Bien que l'OTAN ne compte pas remplacer ou conseiller le groupe de Minsk de l'OSCE dans le conflit du Karabakh, le communiqué final du Sommet de Lisbonne stipule au §35 :

« « Notre vision étant celle d'une zone euro-atlantique en paix, la persistance de conflits régionaux de longue durée dans le Sud-Caucase et en République de Moldova reste une source de préoccupation majeure pour l'Alliance. Nous exhortons toutes les parties à œuvrer de manière constructive, et avec une volonté politique renforcée, au règlement pacifique des conflits, et à respecter les cadres de négociation actuels. Nous les appelons toutes à éviter de prendre des mesures portant atteinte à la sécurité et à la stabilité régionales. Nous restons déterminés à soutenir l'intégrité territoriale, l'indépendance et la souveraineté de l'Arménie, de l'Azerbaïdjan, de la Géorgie et de la République de Moldova, et nous continuerons par ailleurs d'appuyer les efforts visant à parvenir à un règlement pacifique de ces conflits régionaux, compte tenu de ces principes. » »

Ce qui explique pourquoi le président arménien Serge Sarkissian ne s'est pas rendu au Sommet de l'OTAN ce week-end à Lisbonne. (Cf l'article d'hier)

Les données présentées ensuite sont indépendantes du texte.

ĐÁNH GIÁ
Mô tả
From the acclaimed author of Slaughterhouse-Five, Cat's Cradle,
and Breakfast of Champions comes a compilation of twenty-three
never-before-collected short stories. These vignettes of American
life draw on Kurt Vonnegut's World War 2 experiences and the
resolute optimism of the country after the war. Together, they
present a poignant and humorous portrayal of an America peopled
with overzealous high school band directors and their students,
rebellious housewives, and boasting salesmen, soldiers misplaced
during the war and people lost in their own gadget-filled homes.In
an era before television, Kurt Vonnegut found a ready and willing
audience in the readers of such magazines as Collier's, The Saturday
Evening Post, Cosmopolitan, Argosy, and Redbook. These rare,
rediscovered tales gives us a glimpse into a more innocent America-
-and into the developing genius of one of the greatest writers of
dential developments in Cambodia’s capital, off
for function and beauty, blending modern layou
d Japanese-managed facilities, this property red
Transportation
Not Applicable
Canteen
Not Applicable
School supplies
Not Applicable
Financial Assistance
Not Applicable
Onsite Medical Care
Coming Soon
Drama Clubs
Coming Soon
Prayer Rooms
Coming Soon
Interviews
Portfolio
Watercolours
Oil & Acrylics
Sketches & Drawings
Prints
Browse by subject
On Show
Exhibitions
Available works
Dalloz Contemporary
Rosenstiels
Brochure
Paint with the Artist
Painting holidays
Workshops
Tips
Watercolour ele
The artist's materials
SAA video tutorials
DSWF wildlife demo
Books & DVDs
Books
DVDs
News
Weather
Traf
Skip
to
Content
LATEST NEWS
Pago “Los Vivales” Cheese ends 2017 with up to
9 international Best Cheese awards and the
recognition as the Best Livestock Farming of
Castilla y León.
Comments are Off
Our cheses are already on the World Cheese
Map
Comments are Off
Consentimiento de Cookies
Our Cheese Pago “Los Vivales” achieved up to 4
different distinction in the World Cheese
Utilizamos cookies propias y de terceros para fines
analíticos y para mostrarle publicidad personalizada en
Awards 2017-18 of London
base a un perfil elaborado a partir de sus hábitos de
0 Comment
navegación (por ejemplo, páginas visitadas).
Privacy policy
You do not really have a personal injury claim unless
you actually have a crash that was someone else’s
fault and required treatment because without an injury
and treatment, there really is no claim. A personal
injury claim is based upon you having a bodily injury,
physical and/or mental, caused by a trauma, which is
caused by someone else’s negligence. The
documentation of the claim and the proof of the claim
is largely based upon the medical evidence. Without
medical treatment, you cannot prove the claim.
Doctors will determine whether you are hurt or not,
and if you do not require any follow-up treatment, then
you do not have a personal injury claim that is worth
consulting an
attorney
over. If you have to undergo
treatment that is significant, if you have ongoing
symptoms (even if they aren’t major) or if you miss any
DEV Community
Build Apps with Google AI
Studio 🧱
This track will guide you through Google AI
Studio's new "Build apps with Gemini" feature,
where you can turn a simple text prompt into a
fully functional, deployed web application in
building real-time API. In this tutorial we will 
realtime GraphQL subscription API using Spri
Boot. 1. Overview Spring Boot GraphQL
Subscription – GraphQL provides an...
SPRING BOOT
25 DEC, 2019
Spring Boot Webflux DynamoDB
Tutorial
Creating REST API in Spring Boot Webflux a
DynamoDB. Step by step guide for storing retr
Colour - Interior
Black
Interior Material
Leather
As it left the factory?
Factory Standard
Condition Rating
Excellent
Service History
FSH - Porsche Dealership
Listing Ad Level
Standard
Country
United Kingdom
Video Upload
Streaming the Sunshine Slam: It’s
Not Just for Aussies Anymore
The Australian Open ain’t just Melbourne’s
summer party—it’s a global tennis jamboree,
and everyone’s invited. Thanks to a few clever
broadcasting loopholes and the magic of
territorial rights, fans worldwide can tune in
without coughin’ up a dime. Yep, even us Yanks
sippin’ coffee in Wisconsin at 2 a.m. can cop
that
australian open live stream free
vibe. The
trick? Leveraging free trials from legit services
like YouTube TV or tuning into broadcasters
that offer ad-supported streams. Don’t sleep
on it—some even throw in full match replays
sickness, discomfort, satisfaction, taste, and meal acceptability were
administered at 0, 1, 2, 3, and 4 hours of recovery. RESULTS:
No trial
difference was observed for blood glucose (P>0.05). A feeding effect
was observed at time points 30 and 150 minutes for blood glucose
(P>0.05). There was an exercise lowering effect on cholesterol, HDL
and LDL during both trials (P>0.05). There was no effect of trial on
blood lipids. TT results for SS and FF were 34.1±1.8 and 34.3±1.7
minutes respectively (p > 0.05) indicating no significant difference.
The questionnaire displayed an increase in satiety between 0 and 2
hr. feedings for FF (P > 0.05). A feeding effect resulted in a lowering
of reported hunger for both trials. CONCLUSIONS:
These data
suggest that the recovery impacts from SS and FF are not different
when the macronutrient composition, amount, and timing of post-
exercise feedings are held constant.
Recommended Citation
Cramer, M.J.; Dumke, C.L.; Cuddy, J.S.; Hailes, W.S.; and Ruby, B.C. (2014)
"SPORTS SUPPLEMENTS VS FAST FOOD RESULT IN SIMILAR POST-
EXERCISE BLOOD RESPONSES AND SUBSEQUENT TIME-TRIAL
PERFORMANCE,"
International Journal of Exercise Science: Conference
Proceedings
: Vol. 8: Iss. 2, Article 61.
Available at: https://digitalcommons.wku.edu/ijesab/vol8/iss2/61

Que l'OTAN veuille ‘la sécurité et à la stabilité régionales' se comprend volontiers, mais on peut se demander pourquoi elle insiste plus particulièrement sur ‘l'intégrité territoriale, l'indépendance et la souveraineté' des pays du Sud-Caucase ? Alors que pertinemment c'est à cause de ces principes rigides que les pouvoirs centraux de Tbilissi et de Bakou ont du faire face à leurs régions qu'ils négligeaient, voire même écrasaient, depuis des décennies mais surtout depuis la fin de l'URSS, pour des motifs essentiellement nationalistes. Les décisions de l'OTAN sont tout, sauf altruistes.

Vu sous cet angle, l'Alliance, comme les autres Organisations internationales, cherche avant tout à corriger les effets et non à essayer d'intervenir sur les causes.

Quant à la saga de la famille Aliev, elle n'est pas prête de se terminer avec un potentat qui tient les rênes du pouvoir, appuyé en cela par la communauté internationale ; il est clair que sa position et donc la situation évolueront très peu. Ce que l'on peut espérer tout au plus de la part des grandes puissances, c'est qu'elles fassent comprendre au sultan de Bakou qu'il garde pour lui ses idées de grandeurs et surtout de reconquêtes militaires.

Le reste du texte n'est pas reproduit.